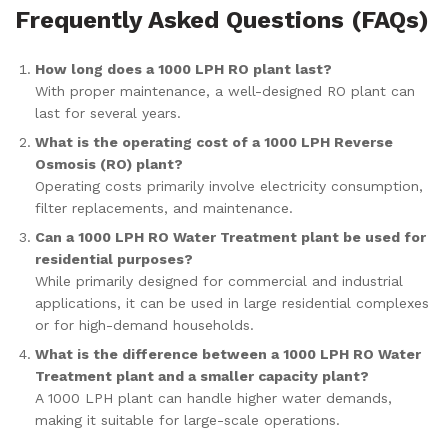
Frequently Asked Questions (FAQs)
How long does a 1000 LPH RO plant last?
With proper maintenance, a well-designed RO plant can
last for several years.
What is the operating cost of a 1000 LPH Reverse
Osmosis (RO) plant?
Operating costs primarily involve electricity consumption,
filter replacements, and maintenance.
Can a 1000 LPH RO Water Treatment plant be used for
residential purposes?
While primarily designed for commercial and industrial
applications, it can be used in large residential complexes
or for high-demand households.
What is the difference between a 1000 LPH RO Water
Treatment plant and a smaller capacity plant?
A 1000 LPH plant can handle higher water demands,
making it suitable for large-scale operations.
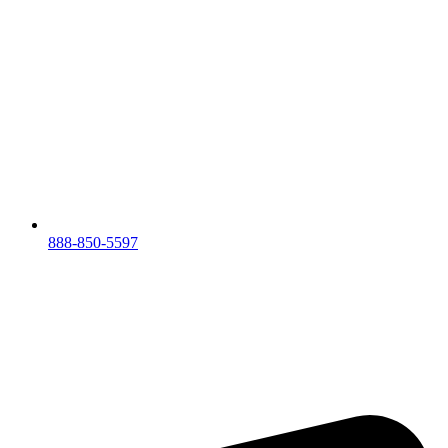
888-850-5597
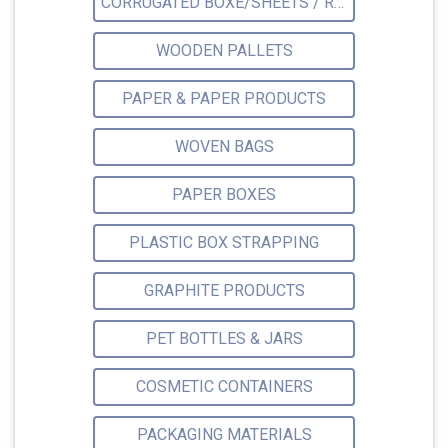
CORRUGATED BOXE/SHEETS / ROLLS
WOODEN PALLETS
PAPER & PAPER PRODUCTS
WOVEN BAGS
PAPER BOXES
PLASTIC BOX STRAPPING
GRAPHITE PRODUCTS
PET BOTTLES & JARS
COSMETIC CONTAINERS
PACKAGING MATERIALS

---

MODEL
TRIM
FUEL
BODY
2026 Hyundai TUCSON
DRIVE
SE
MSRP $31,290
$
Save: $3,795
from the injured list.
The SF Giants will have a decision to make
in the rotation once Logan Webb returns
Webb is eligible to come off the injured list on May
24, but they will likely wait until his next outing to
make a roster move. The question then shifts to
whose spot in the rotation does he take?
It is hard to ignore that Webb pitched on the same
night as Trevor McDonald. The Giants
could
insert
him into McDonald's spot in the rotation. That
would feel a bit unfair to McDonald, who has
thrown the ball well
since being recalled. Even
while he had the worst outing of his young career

==

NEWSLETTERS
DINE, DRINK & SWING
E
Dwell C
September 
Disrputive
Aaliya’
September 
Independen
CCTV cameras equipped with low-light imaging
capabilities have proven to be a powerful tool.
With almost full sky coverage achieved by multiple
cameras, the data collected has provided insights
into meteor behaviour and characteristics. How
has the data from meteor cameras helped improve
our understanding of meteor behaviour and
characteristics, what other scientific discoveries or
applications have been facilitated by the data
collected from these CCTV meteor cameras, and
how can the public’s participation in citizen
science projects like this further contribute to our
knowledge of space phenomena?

## Task details
Scan the lines above, and whenever one holds the string "Giants", copy it.

## Response
The SF Giants will have a decision to make
night as Trevor McDonald. The Giants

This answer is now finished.